Mit derlei dämlichen Unterstellungen


> Zuviel 'Tanz ums aluminöse Kalb' verschleiert die eigentliche Absicht, nämlich die Geselligkeit von Menschen, die sich über ein gemeinsames Hobby und die Findung eines adäquaten Repräsentanten dieses Steckenpferdes definieren.


unterminierst Du genau diese Geselligkeit.


> Für mich hat das mitlerweile etwas von einer 'Opel Manta'-Clubmeierei! Schade.


Auf gar keinen Fall wollen wir Deine hochmögenden Sensibilitäten mit unseren profanen, proletenhaften Angebereien beleidigen. Ich schlage vor, Du suchst Dir Gesellschaft, die Deinem charakterlichen Wert angemessener ist.


----------



## carloz (23. November 2004)

Ad rem, Eisenfaust. Ad rem !

Wieso steht unten in deinem posting: "Weiter so..." ?!
Wenn ich deinen rhetorischen Erguss richtig deute bist du mit der Richtung in die das ganze geht nicht zufrieden, oder irre ich ?

Wie wäre es, ob deiner gar knappen und kostbaren Zeit mit ein paar Stichworten zum Aufbau der Seite ?

Sie soll ja dezent bleiben.

Nur leider kann man beim entwickeln solcher Sachen sehr leicht abdriften.
Daher ist man hier auf konkrete Hinweise angewiesen.

Darum: Vorschläge // Brainstorming und was weiß ich noch.
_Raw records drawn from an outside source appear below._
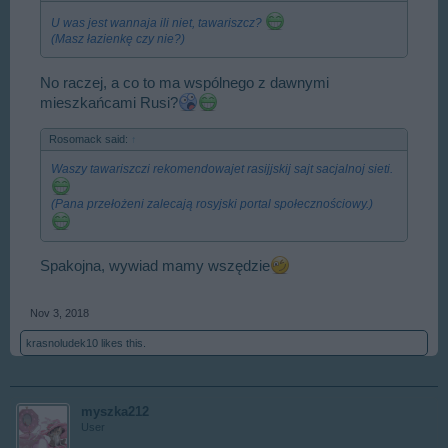
U was jest wannaja ili niet, tawariszcz?
(Masz łazienkę czy nie?)
No raczej, a co to ma wspólnego z dawnymi
mieszkańcami Rusi?
Rosomack said:
↑
Waszy tawariszczi rekomendowajet rasijjskij sajt sacjalnoj sieti.
(Pana przełożeni zalecają rosyjski portal społecznościowy.)
Spakojna, wywiad mamy wszędzie
Nov 3, 2018
krasnoludek10
likes this.
myszka212
User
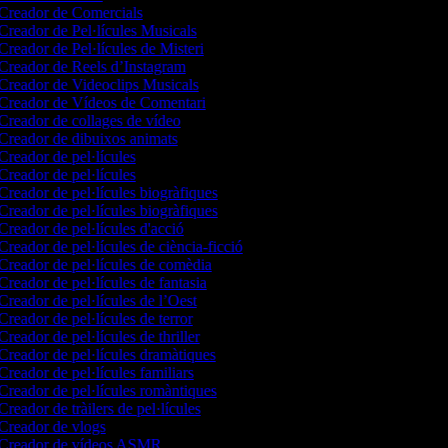
Creador de Comercials
Creador de Pel·lícules Musicals
Creador de Pel·lícules de Misteri
Creador de Reels d’Instagram
Creador de Videoclips Musicals
Creador de Vídeos de Comentari
Creador de collages de vídeo
Creador de dibuixos animats
Creador de pel·lícules
Creador de pel·lícules
Creador de pel·lícules biogràfiques
Creador de pel·lícules biogràfiques
Creador de pel·lícules d'acció
Creador de pel·lícules de ciència-ficció
Creador de pel·lícules de comèdia
Creador de pel·lícules de fantasia
Creador de pel·lícules de l’Oest
Creador de pel·lícules de terror
Creador de pel·lícules de thriller
Creador de pel·lícules dramàtiques
Creador de pel·lícules familiars
Creador de pel·lícules romàntiques
Creador de tràilers de pel·lícules
Creador de vlogs
Creador de vídeos ASMR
Aber bitte: FAKTEN !

Danke 

greetZ
CarloZ


----------



## raffic (23. November 2004)

So zuerst einmal finde ich es spitze das es mit der Bergwerk Union weiter geht. Die Entwürfe finde ich auch schon ganz gut. Den Inhalt der Seite ist meiner Meinung nach auch OK. Von der ganzen Technik habe ich leider so gut wie keine Ahnung aber ich bin mir sicher Ihr macht das schon. 
Ich fänd ganz gut wenn auf der Seite noch Reiseberichte oder Tourenvorschläge wären.
Wenn mir noch was einfällt melde ich mich wieder.
Bis dahin 
raffic


----------



## Endurance (23. November 2004)

@wondermike + Eisenfaust:
cool bleiben. Wir wissen doch alle das Eisenfaust zu derber Kritik neigt. Das muß und darf man nicht immer so ernst nehmen - ich krieg da mittlerweile eher einen Lachanfall. Deshalb auch meine Anmerkung im früheren Posting:



> Nicht das ich hier einen zu destruktiven Eindruck (Hi Eisenfaust    )...


@CarloZ:
Genau Fakten und konkrete Kritik an Sachverhalten und vor allem umsetzbare Vorschläge für Verbesserungen ist das was wir brauchen.


----------



## muzipok (23. November 2004)

Hallo,

nach längerer Zeit meld ich mich hier mal wieder.
Mir scheint es hat sich in Sachen bergwerk Union doch einiges getan.
Und da hier immer wieder zu konstruktiver Kritik aufgerufen wird, fühl ich mich doch gleich mal berufen.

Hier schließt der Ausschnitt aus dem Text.